Hafif astımı olan çocuklar dahi bazen çok ağır astım atakları yaşayabiliyorlar. Çocuk Alerjisi Uzmanı Prof. Dr. Feyzullah Çetinkaya, bu nedenle öğretmenlerin ve okul yönetiminin kesinlikle bilgilendirilmesi gerektiğine işaret ederek, “Bu sayede okul idaresi çocuğun sıhhat durumu için acil müdahale gerektiğinde hazırlıklı olur ve yanlışsız müdahalede bulunur. Ayrıyeten çocuğun tetikleyici ortamlardan kaçınabilmesi sağlanabilir. Bunların yanı sıra çocuğa, örneğin spor derslerindeki aktivitelerin düzenlenmesi üzere özel düzenlemeler yapabilir” diyor.

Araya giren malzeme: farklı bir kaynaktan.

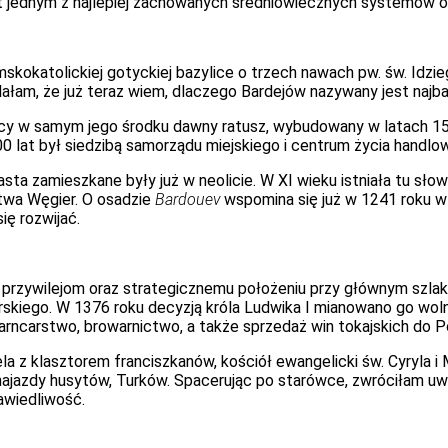
t jednym z najlepiej zachowanych średniowiecznych systemów o
skokatolickiej gotyckiej bazylice o trzech nawach pw. św. Idz
ałam, że już teraz wiem, dlaczego Bardejów nazywany jest najba
ący w samym jego środku dawny ratusz, wybudowany w latach 15
 lat był siedzibą samorządu miejskiego i centrum życia handlow
asta zamieszkane były już w neolicie. W XI wieku istniała tu sło
stwa Węgier. O osadzie
Bardouev
wspomina się już w 1241 roku w L
ię rozwijać.
m przywilejom oraz strategicznemu położeniu przy głównym szlak
rskiego. W 1376 roku decyzją króla Ludwika I mianowano go wo
ncarstwo, browarnictwo, a także sprzedaż win tokajskich do Po
iela z klasztorem franciszkanów, kościół ewangelicki św. Cyryla 
zy najazdy husytów, Turków. Spacerując po starówce, zwróciłam u
rawiedliwość.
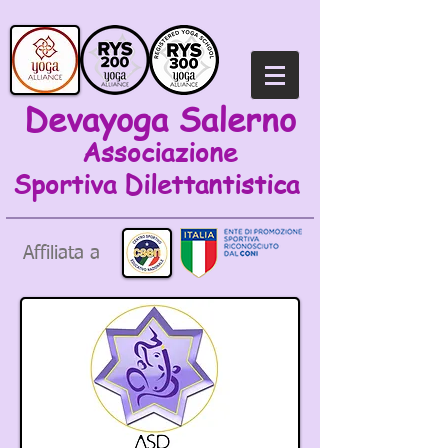
Devayoga Salerno
Associazione
Sportiva
Dilettantistica
Affiliata a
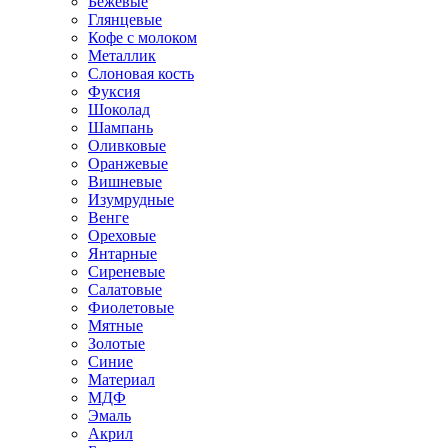
Бежевые
Глянцевые
Кофе с молоком
Металлик
Слоновая кость
Фуксия
Шоколад
Шампань
Оливковые
Оранжевые
Вишневые
Изумрудные
Венге
Ореховые
Янтарные
Сиреневые
Салатовые
Фиолетовые
Мятные
Золотые
Синие
Материал
МДФ
Эмаль
Акрил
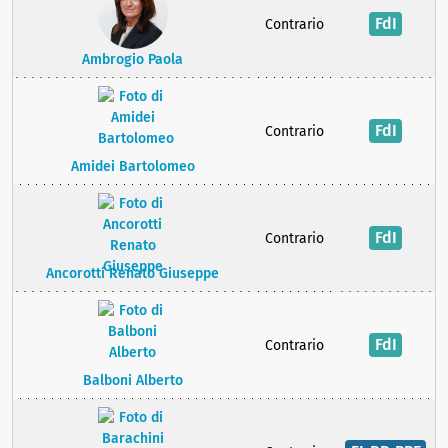
FdI
Contrario
Ambrogio Paola
FdI
Contrario
Amidei Bartolomeo
FdI
Contrario
Ancorotti Renato Giuseppe
FdI
Contrario
Balboni Alberto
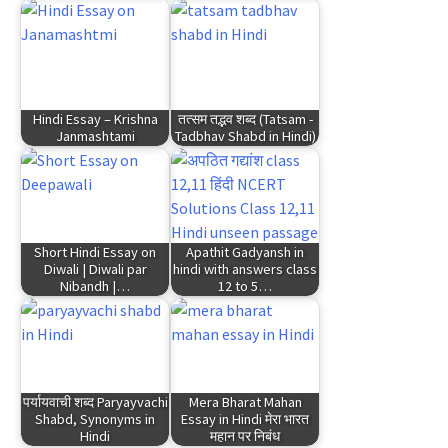
Hindi Essay – Krishna
तत्सम तद्भव शब्द (Tatsam -
Janmashtami
Tadbhav Shabd in Hindi)
Short Hindi Essay on
Apathit Gadyansh in
Diwali | Diwali par
hindi with answers class
Nibandh |…
12 to 5…
पर्यायवाची शब्द Paryayvachi
Mera Bharat Mahan
Shabd, Synonyms in
Essay in Hindi मेरा भारत
Hindi
महान पर निबंध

Yaşına uygun olarak eğitim şart!
Okulda oluşabilecek astımla ilgili problemleri öneyebilmek için çocuğa, yaşına uygun olarak astım hastalığı ve ilaçları hakkında bilgi vermenin son derece kıymetli olduğunu vurgulayan Çocuk Alerjisi Uzmanı Prof. Dr. Feyzullah Çetinkaya, “Çocuğa astım atağı geçirirse ne yapması gerektiği ve ilaçların hakikat kullanımı kesinlikle anlatılmalıdır. Bu bilgiler kendine olan itimadını artırır ve acil durumlarda paniğe kapılmasını önler” diye konuşuyor.
“Çocuğum iyileşti” niyetiyle ilacı asla bırakmayın!

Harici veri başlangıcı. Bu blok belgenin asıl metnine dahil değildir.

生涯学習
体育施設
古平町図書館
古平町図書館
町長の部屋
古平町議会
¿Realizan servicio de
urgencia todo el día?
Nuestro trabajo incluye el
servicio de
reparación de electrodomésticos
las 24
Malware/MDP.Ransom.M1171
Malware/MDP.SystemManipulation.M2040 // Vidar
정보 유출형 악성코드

Okul çağındaki çocuklarda gelişen astımın tedavisinde, her yıl grip aşısı dahil olmak üzere, genel gözetici tedbirlerin alınması büyük bir değer taşıyor. Çocuk Alerjisi Uzmanı Prof. Dr. Feyzullah Çetinkaya, tedavinin çocuğun yaşı ve hastalığın seyri üzere etkenlere bağlı olarak planlandığını vurgulayarak, “Astımı uzun vadede denetim altına almak için ‘kontrol edici’ ilaçlara başvurulmaktadır. Ayrıyeten atak sırasında semptomları hafifletmek hedefiyle süratli tesir gösteren ilaçlar verilmektedir. Tedaviden faal sonuç alınabilmesi için ilaçların gerçek formda ve vaktinde kullanılması, çocuğun hastalığı konusunda eğitilmesi, nizamlı olarak doktor kontrolünden geçmesi, tetikleyici faktörlerden uzak durması gerekmektedir. Hekimin tekliflerine uyulması çok kıymetlidir. Örneğin, çocuk biraz düzelince, anne babalar ‘çocuğum iyileşti’ fikriyle ilaçları asla bırakmamalıdır. Aksi halde hastalık ilerleyip kalıcı bir iz bırakabilir” diyor.